Rats Pass the Taste Test

Rat Some tastes--like blue cheese or green olives--are "acquired." But can we conquer our aversion to a food before we even taste it for the first time? Neuroscientist Donald Katz at Brandeis University has shown that it can happen with rats.

Rats like sweet tastes best of all. They also like salt. They dislike sour, and they hate bitter. Armed with this knowledge, Katz and colleagues decided to see if they could get the creatures to change their minds about bitter cocoa if they met a pal who seemed to like the stuff.

First the researchers got a rat hungry enough that it would be willing to nibble at some raw cocoa. Then they put another rat in with it so rat number 2 could smell the first rat's breath. Finally, the researchers placed the second rat in a cage with two unfamiliar and not particularly appetizing dishes to choose from. Despite their innate aversion to bitter taste, the rats went for the cocoa.

Electrode recordings of nerve-firing in the taste circuit showed that the test rats actually altered their evaluation of the cocoa. Taste is evaluated by the brain in three stages: in the first milliseconds, the substance is detected; then it's identified; then the amygdala, the seat of the emotions, sends a message to the cortex telling it whether the taste is noxious or palatable.

While neurons reflecting taste aversion will ordinarily fire at a bitter taste, that didn't happen with the rat conditioned to accept cocoa.

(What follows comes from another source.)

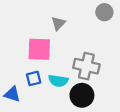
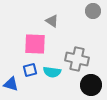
gray triangle: (58, 23) -> (52, 21), turned -40
black circle: (82, 95) -> (91, 85), moved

Instead, it fired neurons indicating it found the stuff palatable--showing "social transmission of taste preference," said Katz. In the past, he said, scientists thought this kind of preference was "hard-wired--but in fact it's under emotional control." Evolutionarily, this might be a mechanism to persuade a rat that even an unknown nasty substance is okay to eat in a pinch--knowing that what the other rat ate didn't kill it.